La statue (re) bouge
Un vieux laboureur d’opinions, sentant sa fin politique prochaine, appela ses enfants légitimes et illégitimes, et leur parla sans témoins : « gardez-vous », leur dit-il, « de penser qu’une vie sera possible après moi ! » Il en est ainsi de certains hommes ; ils estiment qu’ils doivent emporter plusieurs êtres avec eux. Comme ces pharaons qui jugeaient nécessaires de se faire enterrer avec des éphèbes, pensant trouver quelque motif de satisfaction avec la proximité dans la douleur et la peine de jeunes qui ont un avenir.
La tension politique, tension sociale, tension de la rue, notée ces derniers jours est bien la résultante de la volonté du jusque toujours premier responsable du Pds de faire monter le mercure dans le thermomètre. Deux questions arrivent. La première a trait à ce qui a poussé Me Wade à subitement se radicaliser. La seconde concerne ces personnalités qui le suivent benoîtement, oubliant qu’ils ont eux-mêmes leur carrière à parfaire. Dans tous les cas, l’opinion globale qui se dégage dans le pays est que c’est le seul dossier « Karim Wade » qui justifie cette ruade dans les brancards de la rue.
Portés par le courant d’un nouveau pouvoir qui n’a pas d’appareil, les libéraux avançaient depuis trois ans comme ces pirogues muettes sur les fleuves, portées par des percheurs, avec la régularité de l’ample mouvement qui tord les muscles des brasseurs d’eau et d’argent, et que seuls trahissent leurs saillies dans la presse, sans quoi on les eût pris pour des statues. Cette eau, cette pirogue, ces piroguiers ne sont personne d’autre que le Pds et son fondateur. Constatant que ses ouailles n’étaient pas à son niveau, il a décidé de porter, comme une dernière offensive, l’ultime combat.
Flairant la mauvaise atmosphère au sein de la majorité présidentielle, ayant eu vent des contradictions qui minent l’Afp de Moustapha Niasse et la guerre de succession au Ps, sans parler des leaderships affaiblis au sein de l’Apr, un homme – un génial politicien- comme Me Abdoulaye Wade ne pouvait pas laisser passer une telle opportunité. Comme à ses habitudes, il a chauffé et il est parti.
La rue, il la connaît. C’est sa maison. La presse, il sait comment l’avoir avec soi. D’emblée, il a créé l’attraction en évoquant un dialogue, comme à son habitude, en appelant carrément à l’insurrection. Il a même franchi la ligne rouge en convoquant l’armée dans ses diatribes.
Beaucoup ont souri à l’évocation de ce qui reste le ciment de la Nation, quand il a menacé de faire appel à « la grande muette » pour le départager avec Macky Sall.
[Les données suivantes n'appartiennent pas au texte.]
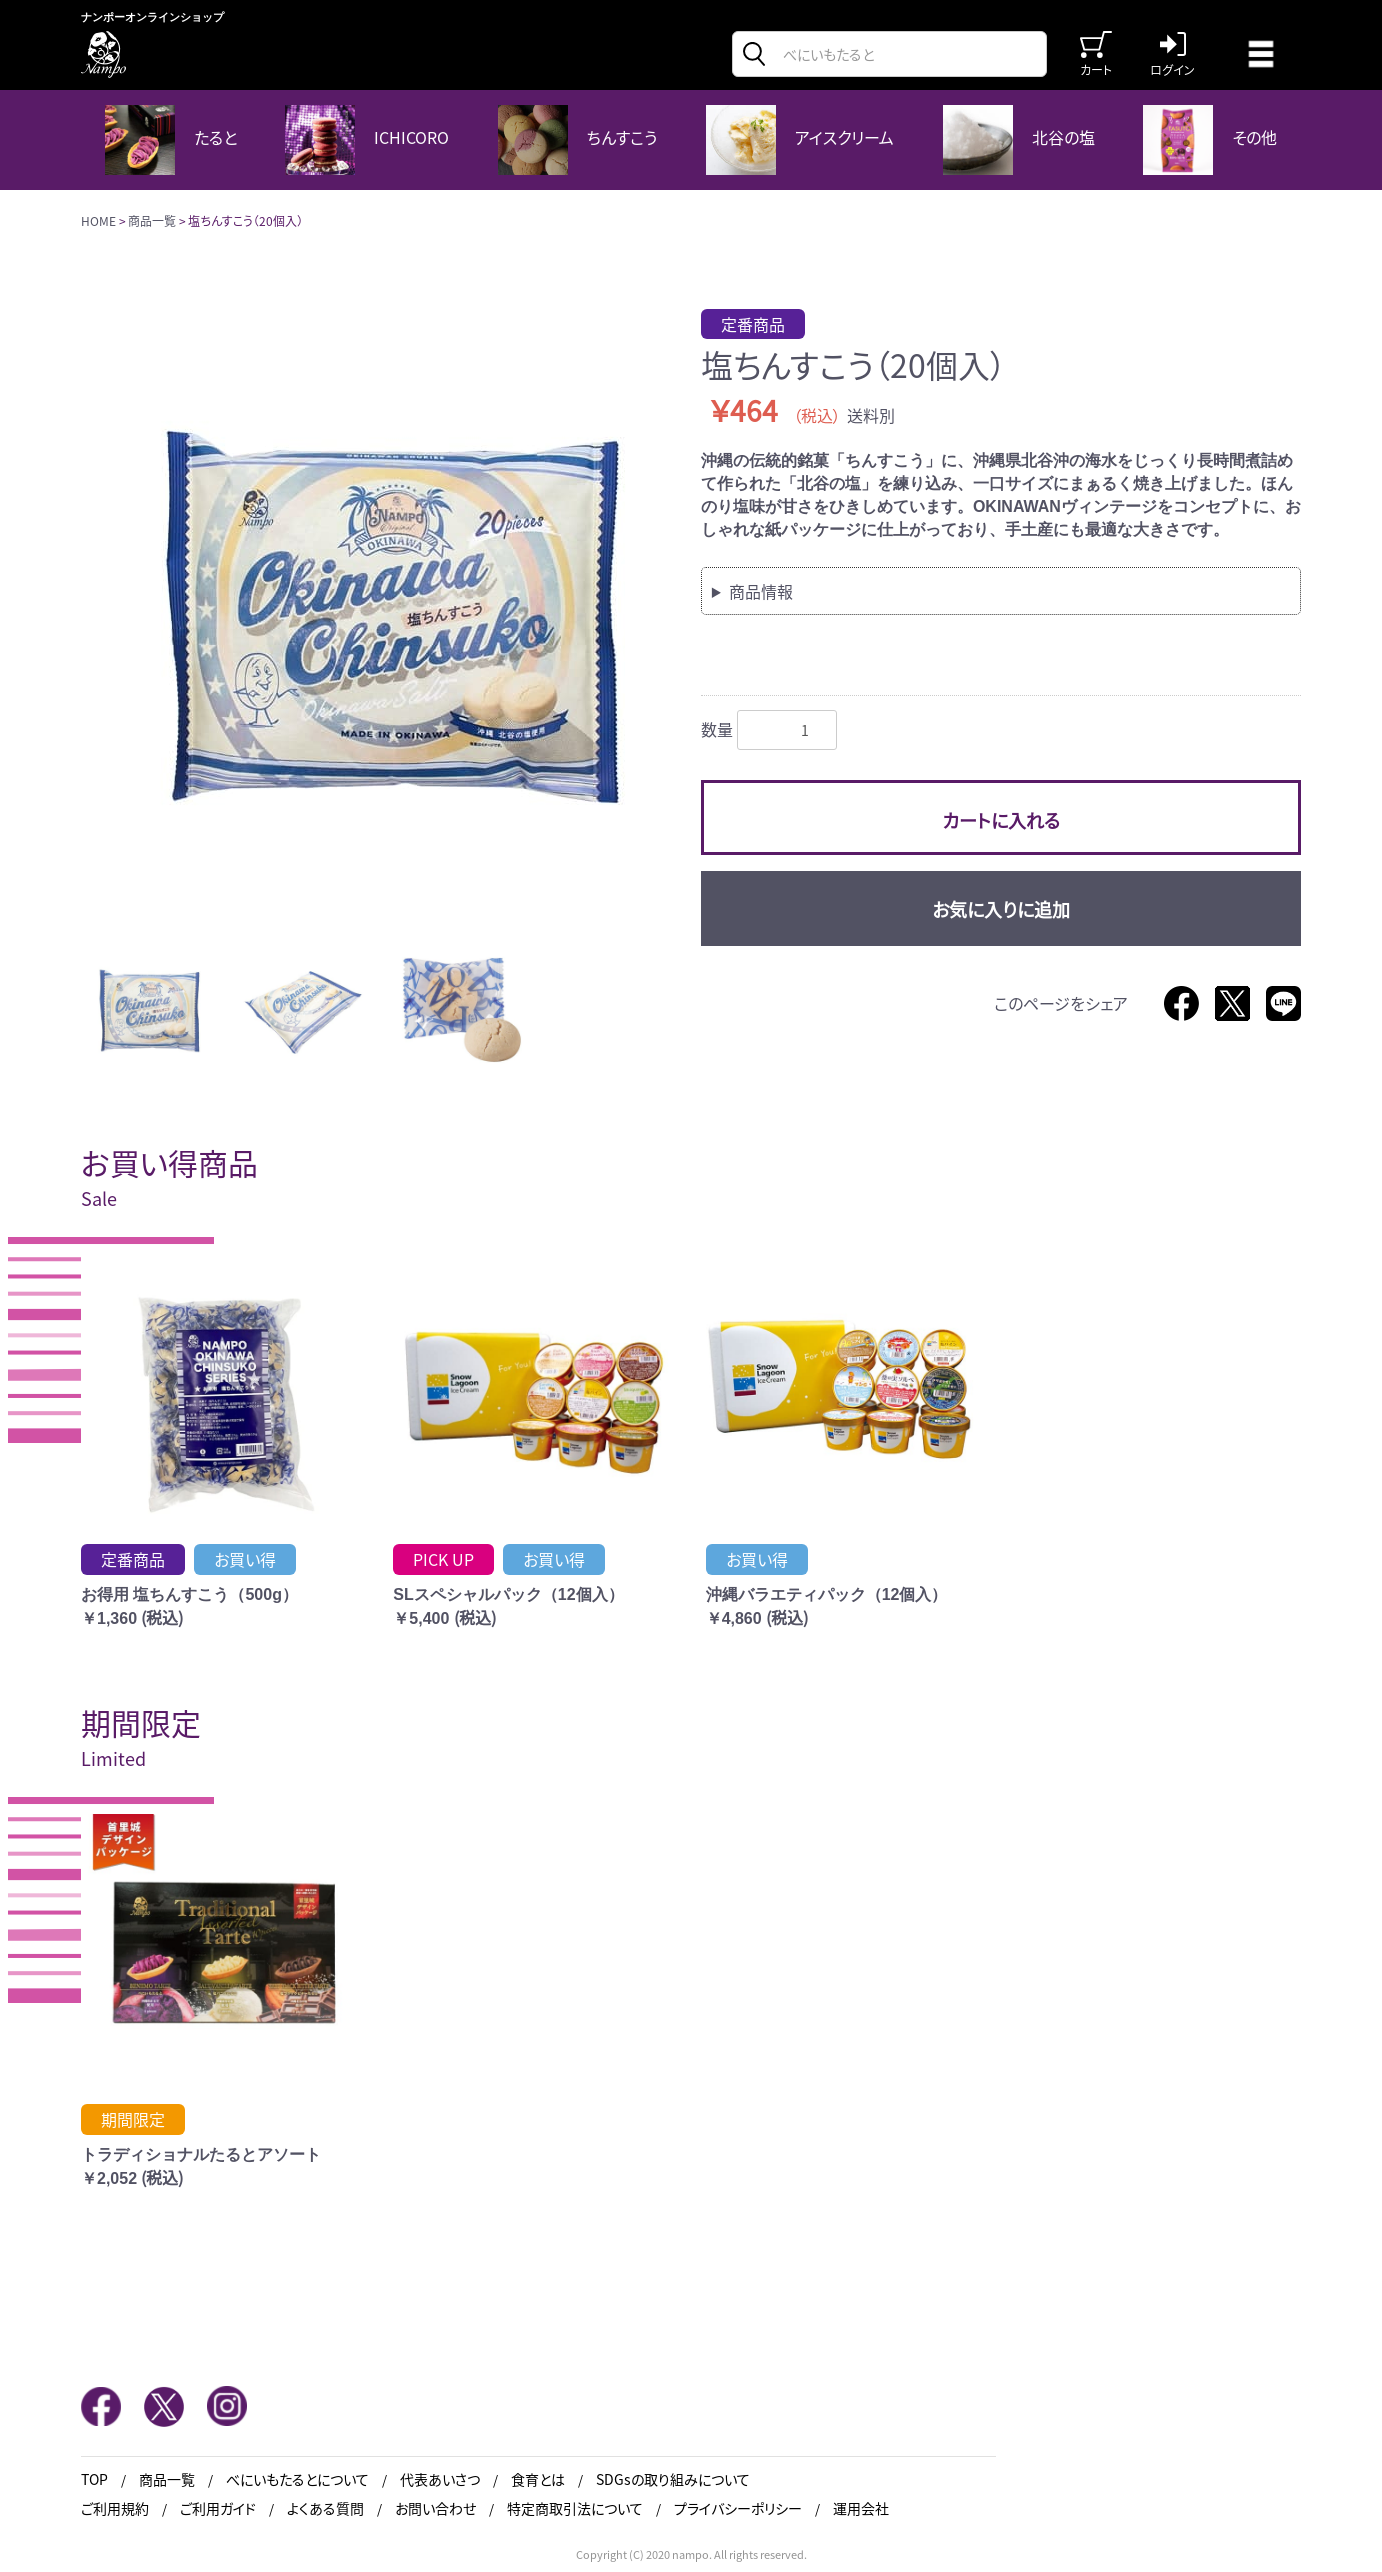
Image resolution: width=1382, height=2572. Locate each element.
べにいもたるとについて (297, 2479)
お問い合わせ (435, 2508)
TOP (94, 2479)
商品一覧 (152, 220)
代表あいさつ (440, 2479)
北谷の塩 (1019, 140)
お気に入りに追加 (1001, 909)
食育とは (538, 2479)
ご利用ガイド (218, 2508)
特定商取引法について (575, 2508)
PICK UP (443, 1559)
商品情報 (761, 591)
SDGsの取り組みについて (673, 2479)
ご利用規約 (115, 2508)
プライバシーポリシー (738, 2508)
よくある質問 (325, 2508)
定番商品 (753, 324)
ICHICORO (367, 140)
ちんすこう (577, 140)
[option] (383, 611)
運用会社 (861, 2508)
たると (171, 140)
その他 (1210, 140)
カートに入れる (1001, 820)
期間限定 (133, 2119)
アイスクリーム (800, 140)
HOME (98, 220)
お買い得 (245, 1559)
Me Wade n’en est pas à sa première. Lors de la crise sénégalo-mauritanienne de 1989, il avait juré d’envoyer des parachutistes sur Sélibaby s’il avait été à la place du président Diouf. Pour ensuite entrer dans le gouvernement de majorité présidentielle élargie. Cette volonté de sabrer les institutions, cette stratégie de créer le chaos, pour ensuite appeler à la négociation ne datent pas d’aujourd’hui.
Le patron du Pds n’appelle au dialogue que s’il est aux abois. Il ne négocie que quand la conjoncture lui est défavorable. Il l’a fait avec le président Senghor pour créer le Pds en 1974 ; et il l’a refait aux heures les plus sombres du régime socialiste. Alors au pouvoir, lui-même ne l’a jamais accepté, si ce n’est vers la fin de son règne, quand il a torpillé la carrière politique de son ancien fils spirituel, Idrissa Seck. Sinon, il n’a jamais dialogué quand il était aux manettes. Beaucoup ne voient dans ses attitudes de ces derniers jours qu’une volonté de « politiser » la traque des biens mal acquis fleurie par le procès de son fils, l’ancien ministre d’Etat Karim Wade. C’est là mal connaître l’homme : il ne se sent bien que seul sur scène.